Information Security Risk Analyst

The Information Security Risk Analyst will be responsible for identifying, assessing, and mitigating risks to ensure the confidentiality, integrity, and availability of Motorola Solutions’ information assets. The candidate will work closely with cross-functional teams to evaluate risks, enforce security controls, and ensure compliance with internal policies, industry standards, and regulatory requirements.

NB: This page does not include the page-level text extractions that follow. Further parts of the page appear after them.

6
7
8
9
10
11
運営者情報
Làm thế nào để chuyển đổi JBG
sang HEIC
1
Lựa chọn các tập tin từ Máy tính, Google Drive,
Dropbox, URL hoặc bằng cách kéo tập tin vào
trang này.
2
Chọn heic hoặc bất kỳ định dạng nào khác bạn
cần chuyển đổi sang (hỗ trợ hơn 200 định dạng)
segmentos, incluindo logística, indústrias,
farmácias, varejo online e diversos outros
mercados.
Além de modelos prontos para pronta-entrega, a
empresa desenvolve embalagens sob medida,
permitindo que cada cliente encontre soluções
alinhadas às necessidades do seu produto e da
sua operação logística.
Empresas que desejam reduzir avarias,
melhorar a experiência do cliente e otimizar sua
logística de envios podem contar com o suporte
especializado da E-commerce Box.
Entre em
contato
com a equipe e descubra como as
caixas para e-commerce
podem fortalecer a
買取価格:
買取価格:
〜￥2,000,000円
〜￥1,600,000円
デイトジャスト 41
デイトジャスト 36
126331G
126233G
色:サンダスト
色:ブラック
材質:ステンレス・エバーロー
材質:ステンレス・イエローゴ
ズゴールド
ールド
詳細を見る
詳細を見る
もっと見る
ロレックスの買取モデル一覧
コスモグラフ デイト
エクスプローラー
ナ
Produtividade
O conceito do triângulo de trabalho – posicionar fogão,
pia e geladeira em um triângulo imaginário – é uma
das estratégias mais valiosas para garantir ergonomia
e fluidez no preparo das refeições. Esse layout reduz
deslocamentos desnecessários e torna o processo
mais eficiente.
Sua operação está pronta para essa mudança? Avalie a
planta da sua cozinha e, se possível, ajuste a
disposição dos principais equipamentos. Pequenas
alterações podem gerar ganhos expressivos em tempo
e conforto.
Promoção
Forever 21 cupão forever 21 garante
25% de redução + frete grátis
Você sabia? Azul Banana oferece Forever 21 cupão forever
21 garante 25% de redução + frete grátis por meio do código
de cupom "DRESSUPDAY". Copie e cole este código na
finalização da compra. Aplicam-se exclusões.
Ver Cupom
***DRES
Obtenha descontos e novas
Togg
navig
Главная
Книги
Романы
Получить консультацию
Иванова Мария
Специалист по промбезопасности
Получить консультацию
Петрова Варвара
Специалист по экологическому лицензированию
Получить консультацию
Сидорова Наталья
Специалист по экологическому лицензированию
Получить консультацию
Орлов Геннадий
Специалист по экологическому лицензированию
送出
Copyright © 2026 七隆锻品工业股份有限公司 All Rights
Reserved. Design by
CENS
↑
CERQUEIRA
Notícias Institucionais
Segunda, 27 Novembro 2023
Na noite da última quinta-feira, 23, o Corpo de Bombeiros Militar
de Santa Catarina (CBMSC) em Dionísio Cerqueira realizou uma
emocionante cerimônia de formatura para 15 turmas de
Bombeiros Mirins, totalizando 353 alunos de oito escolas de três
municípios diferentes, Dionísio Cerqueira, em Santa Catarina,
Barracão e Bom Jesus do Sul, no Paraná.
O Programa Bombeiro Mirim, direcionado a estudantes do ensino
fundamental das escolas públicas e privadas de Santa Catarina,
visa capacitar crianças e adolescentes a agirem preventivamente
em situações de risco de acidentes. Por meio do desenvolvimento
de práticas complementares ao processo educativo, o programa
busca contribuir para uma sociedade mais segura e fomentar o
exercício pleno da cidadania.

This position is a fully-remote opportunity.

Responsibilities:

Risk Management, Privacy, and Assessments

• Identify, analyze, and document information security risks across the organization, including infrastructure, applications, and third-party vendors.
• Assist with conducting formal risk assessments and provide recommendations for mitigating risks to acceptable levels.
• Assist in maintaining the organization’s risk register and track mitigation efforts to closure.
• Document security processes, configurations, and compliance reports for audits and stakeholder reviews.
• Support business units in identifying risk ownership and driving accountability for risk remediation.
• Participate in the development and enforcement of security policies, procedures, and controls related to information security and risk management.
• Coordinate with engineering teams during sprint and planning sessions to ensure risks are discussed, tracked, and triaged as needed.
• Support the development, review, and maintenance of Privacy Impact Assessments (PIAs) and privacy compliance documentation

Threat and Vulnerability Analysis

• Assist in identifying and analyzing emerging cybersecurity threats and vulnerabilities that could impact the organization.
• Partner with PSIRT team to review vulnerability scan reports and ensure remediation efforts align with organizational risk appetite.
• Lead the intake and triage of alerts from SOAR, endpoint, firewall, and other sources.
• Provide input on prioritizing risks based on business impact and likelihood.
• Generate regular reports on data security posture, access trends, and incident metrics.

Awareness and Training

• Support efforts to enhance security awareness across the organization by contributing to training programs and materials.
• Provide guidance to employees and business units on security best practices and risk management principles.
• Serve as a departmental security champion

Third-Party Risk Management

• Evaluate third-party vendors, cloud providers, and partners to ensure compliance with Motorola Solutions’ security requirements.
• Collaborate with procurement and legal teams to evaluate vendor security posture during the onboarding process.
• Monitor and manage risks associated with third-party relationships.

Compliance and Governance

• Ensure compliance with applicable regulations, standards, and frameworks (e.g., ISO 27001, NIST CSF, GDPR, CPRA, PCI DSS, NIS2, EU CRA).
• Collaborate with internal stakeholders to ensure effective security controls are implemented and properly documented.

Reporting and Metrics

• Develop and present risk assessment reports, metrics, and dashboards for senior leadership and stakeholders.
• Provide updates on the risk management program, including key risks, mitigation progress, and trends.

Qualifications:

• Bachelor’s degree in Cybersecurity, Information Technology, Risk Management, or a related field. Equivalent work experience may be considered.
• 3+ years of experience in information security, risk management, or related roles.
• Demonstrated experience conducting risk assessments and managing risk mitigation efforts.
• Familiarity with security governance frameworks and standards (e.g., ISO 27001, NIST, COBIT, or SOC 2).
• Knowledge of Privacy domains such as Cookie Consent, Mobile App Consent, and Privacy Impact/Data Mapping Assessment
• Strong understanding of cybersecurity principles, risk management methodologies, and security controls.
• Experience with security tools and platforms, such as GRC tools (JIRA & SNOW), vulnerability scanners, and threat intelligence solutions.
• Knowledge of cloud security, including shared responsibility models (e.g., AWS, Azure, GCP).
• Strong analytical skills with the ability to assess complex risks and recommend practical solutions.
• Excellent verbal and written communication skills, with the ability to present technical concepts to non-technical stakeholders.
• Detail-oriented, self-motivated, and able to work independently or collaboratively in a fast-paced environment.